Hey everyone,
I’m having a problem using the tuple sketch aggregation with rollup. I reduced it to this minimal case:
One input stream with one field “session” contianing a high cardinality ID and a metric field “value”. Doing this query we can aggregate those in a tuple sketch and use it:
{
"queryType": "timeseries",
"dataSource": {
"type": "table",
"name": "test"
},
"intervals": [
"2000-01-01/2022-01-01"
],
"aggregations": [
{
"type": "arrayOfDoublesSketch",
"name": "session_values",
"fieldName": "session",
"numberOfValues": 1,
"metricColumns": ["value"]
}
],
"postAggregations": [
{
"type": "arrayOfDoublesSketchToString",
"name": "details",
"field": {
"type": "fieldAccess",
"fieldName": "session_values"
}
}
],
"granularity": {
"type": "all"
}
}
But since the input is excedingly large this is quite a slow query.

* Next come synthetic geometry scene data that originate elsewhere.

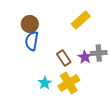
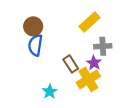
gray cross: (99, 53) -> (103, 46), moved
yellow cross: (69, 83) -> (88, 79), moved

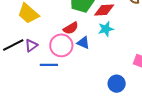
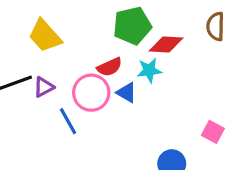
cyan star: (106, 29) -> (149, 70), moved
blue line: (49, 65) -> (68, 121), turned 54

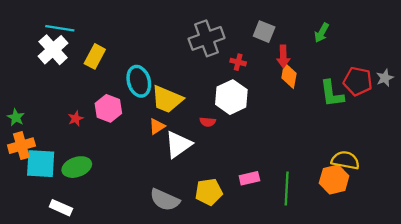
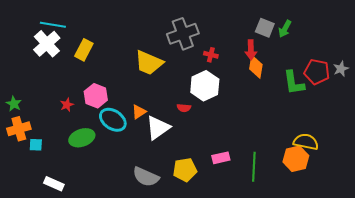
gray square: (264, 32) -> (265, 28), moved
cyan ellipse: (139, 81) -> (113, 120), moved, turned -40
yellow trapezoid: (167, 99) -> (149, 63), moved
cyan square: (41, 164) -> (36, 145), size x0.5
green ellipse: (77, 167) -> (82, 138), moved

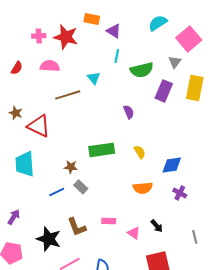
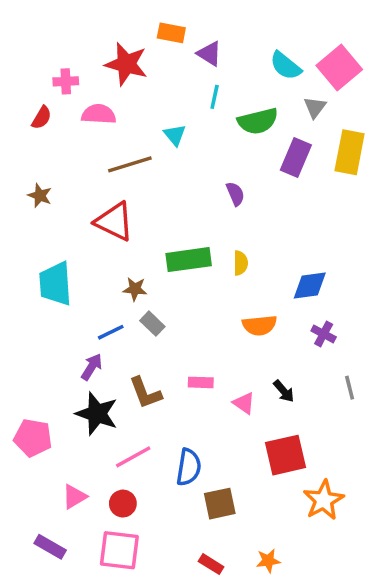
cyan semicircle: (158, 23) -> (286, 66), moved, turned -108
pink cross: (39, 36) -> (66, 81), moved
red triangle: (39, 126) -> (114, 221), moved
yellow semicircle: (140, 152) -> (241, 263), moved, turned 32
purple arrow: (14, 217) -> (92, 367), moved
gray line: (195, 237) -> (350, 388), moved

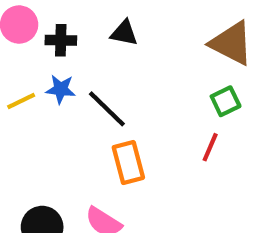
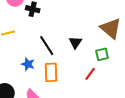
black triangle: (124, 33) -> (75, 43), moved, turned 40
blue star: (61, 89) -> (28, 64), moved

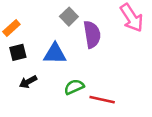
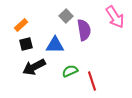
black arrow: (28, 82) -> (34, 67), size x1.6
red line: (102, 100) -> (92, 81), turned 60

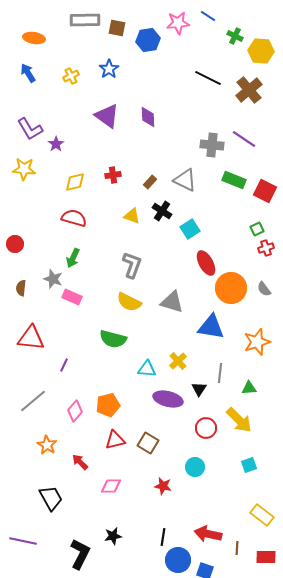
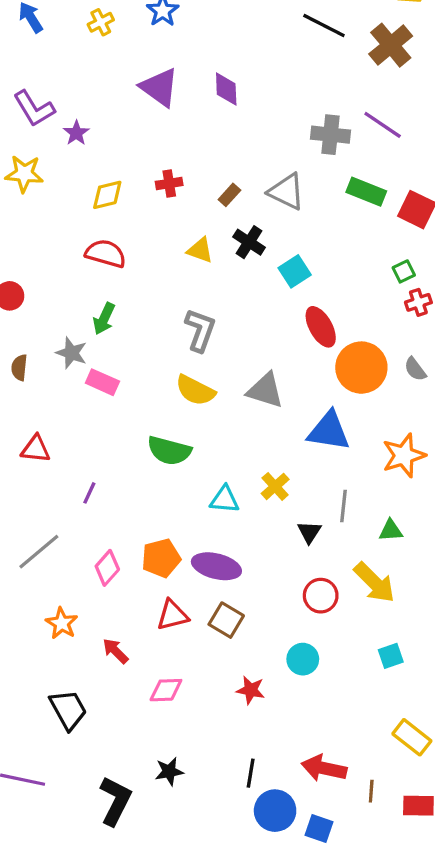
red triangle: (31, 338) -> (36, 449), size x0.7
purple ellipse: (168, 399) -> (216, 566), moved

Moving the aggregation to a metric field and enabling rollup does the aggregation upon ingestion, I can see the raw data from rolled up tuple sketch using this scan query:
{
"queryType": "scan",
"dataSource": {
"type": "table",
"name": "test"
},
"intervals": [
"2000-01-01/2022-01-01"
],
"granularity": {
"type": "all"
}
}
But then I can’t use the pre-aggregated tuple sketch. I tried this query:
{
"queryType": "timeseries",
"dataSource": {
"type": "table",
"name": "test"
},
"intervals": [
"2000-01-01/2022-01-01"
],
"aggregations": [],
"postAggregations": [
{
"type": "arrayOfDoublesSketchToString",
"name": "details",
"field": {
"type": "fieldAccess",
"fieldName": "tuple_sessions" // Name of the tuple sketch metric
}
}
],
"granularity": {
"type": "all"
}
}
It gives this error:
Missing fields [[tuple_sessions]] for postAggregator [details] at [Source: (org.eclipse.jetty.server.HttpInputOverHTTP); line: 1, column: 332]
I also tried using the exact same query as before in case Druid was able to optimize that on its own, but then the session
field doesn’t exist anymore.
How can we use tuple sketch with rollup?